Raffy Shart, el autor de la obra “Mi mujer se llama Mauricio”, es un ascendente artista francés que cubre diferentes roles en el campo de la actuación, la dirección, el guión televisivo y también la dramaturgia, como en el presente caso.

Justamente, la pieza de marras tuvo un versión cinematográfica que data de 2005 dirigida por Jean Marie Poire e interpretada por Philippe Chevalier, Alice Evans y Martín Lamothe. El productor Aldo Funes compró sus derechos para nuestras playas y, en esta, su nueva temporada, se puede apreciar ahora en la calle Corrientes.

"Mi mujer se llama Mauricio"

La historia, adaptada para nuestro medio por Pablo Rey, es un mosaico de situaciones insospechadas, malos entendidos y personajes que, generalmente, suelen estar caminando al borde del abismo aunque manejados por la veta de un humor que va increscendo, a medida que transcurren los minutos del espectáculo. Por otra parte, el dibujo de esas criaturas toma perfiles de gran riqueza expresiva y nos hacen sentir empatía porque son sumamente reconocibles en cualquier ámbito y lugar.

Puntualmente, los hechos nos presentan a George (Germán Kraus) atribulado y envuelto en el estrés de tener dos mujeres. Una de ellas es su esposa, Marión ( Adriana Brodsky) y la otra en cuestión es su amante: Emmanuelle (Kitty Locane). Por otra parte, el celoso marido de Emmanuelle, Johnny (Matías Santoianni) se convertirá en la sombra maldita de George, quien deberá recurrir a su inventiva para salir airoso de tal circunstancia.

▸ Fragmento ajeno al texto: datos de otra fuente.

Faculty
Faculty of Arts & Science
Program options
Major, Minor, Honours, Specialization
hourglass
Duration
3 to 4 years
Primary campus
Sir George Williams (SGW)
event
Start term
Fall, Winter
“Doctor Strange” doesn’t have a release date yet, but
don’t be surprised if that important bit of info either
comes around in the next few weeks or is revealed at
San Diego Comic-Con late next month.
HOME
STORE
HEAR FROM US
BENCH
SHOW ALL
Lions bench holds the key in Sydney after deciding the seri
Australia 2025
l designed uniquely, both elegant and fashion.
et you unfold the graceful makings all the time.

"Mi mujer se llama Mauricio"

Pero, no todas son malas para George, ya que irrumpirá en su especial mundo el inefable Mauricio ( Alejandro Muller), un vendedor, también supuestamente filántropo, que se erigirá, en definitiva, en una suerte salvoconducto esencial para que George pueda afrontar el devenir de una serie de apremiantes (y altamente cómicos) episodios.

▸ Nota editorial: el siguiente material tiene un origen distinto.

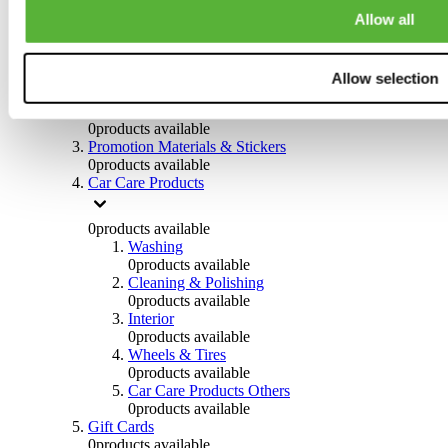
Others
Allow all
0
products available
Clothing
Allow selection
0
products available
Helmets & Accessories
0
products available
Promotion Materials & Stickers
0
products available
Car Care Products
0
products available
Washing
0
products available
Cleaning & Polishing
0
products available
Interior
0
products available
Wheels & Tires
0
products available
Car Care Products Others
0
products available
Gift Cards
0
products available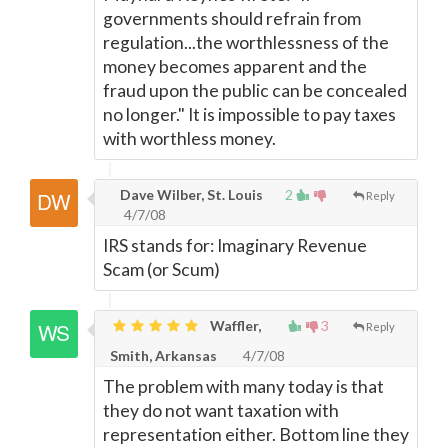
governments should refrain from
regulation...the worthlessness of the
money becomes apparent and the
fraud upon the public can be concealed
no longer." It is impossible to pay taxes
with worthless money.
Dave Wilber, St. Louis
2
Reply
4/7/08
IRS stands for: Imaginary Revenue
Scam (or Scum)
Waffler,
3
Reply
Smith, Arkansas
4/7/08
The problem with many today is that
they do not want taxation with
representation either. Bottom line they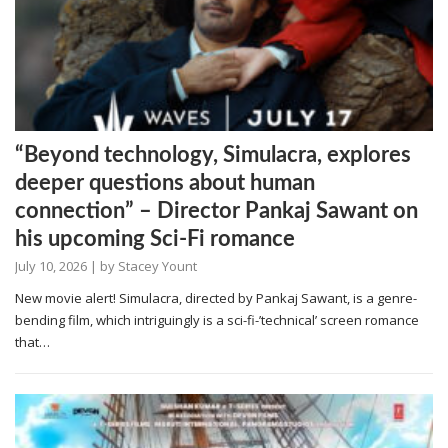
“Beyond technology, Simulacra, explores
deeper questions about human
connection” – Director Pankaj Sawant on
his upcoming Sci-Fi romance
July 10, 2026
| by
Stacey Yount
New movie alert! Simulacra, directed by Pankaj Sawant, is a genre-
bending film, which intriguingly is a sci-fi-’technical’ screen romance
that…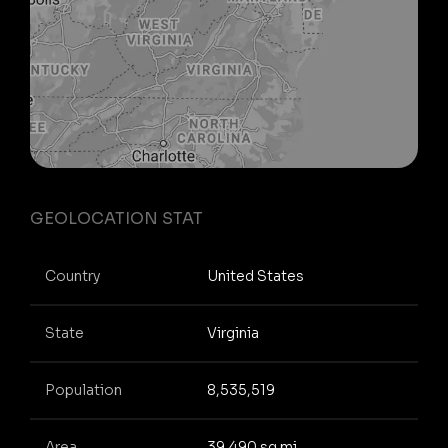
GEOLOCATION STAT
Country
United States
State
Virginia
Population
8,535,519
Area
39,490 sq mi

Por otra parte, también tienen incidencia en ese atractivo manejo de imprevistos la aparición de los personajes encarnados por Matías Alé y Micaela Mancini, interesados en comprar el inmueble donde se desarrollan los acontecimientos en cuestión y, víctimas, por otra parte, también, del insospechado (para ellos) devenir caótico de sus ocupantes.

Las actuaciones son, también, otro de los ejes puntuales del balance de este entretenido espectáculo que encuentra en las interpretaciones de Muller y Kraus, el pivot fundamental de varios de los momentos más creativos y entretenidos de la pieza, a lo que se suma la máscara trágica-cómica del despechado Johnny, un impecable Matías Santoianni. También, para destacar, el aporte de Matias Alé, en una suerte de personaje de apoyo de los protagonistas de la historia y que pone en evidencia un sensible progreso interpretativo, en esta, su vuelta a los escenarios.

"Mi mujer se llama Mauricio"

La experiencia, en tanto, de Adriana Brodsky y los aportes correctos de kitty Locane y Micaela Mancini le ponen rúbrica a un espectáculo que busca, con buenas armas y sin golpes bajos, la noble tarea de hacerle pasar un muy divertido rato al espectador. La dirección de Ernesto Medela modeló con mano de hábil artesano cada una de las piezas de esta simpática historia.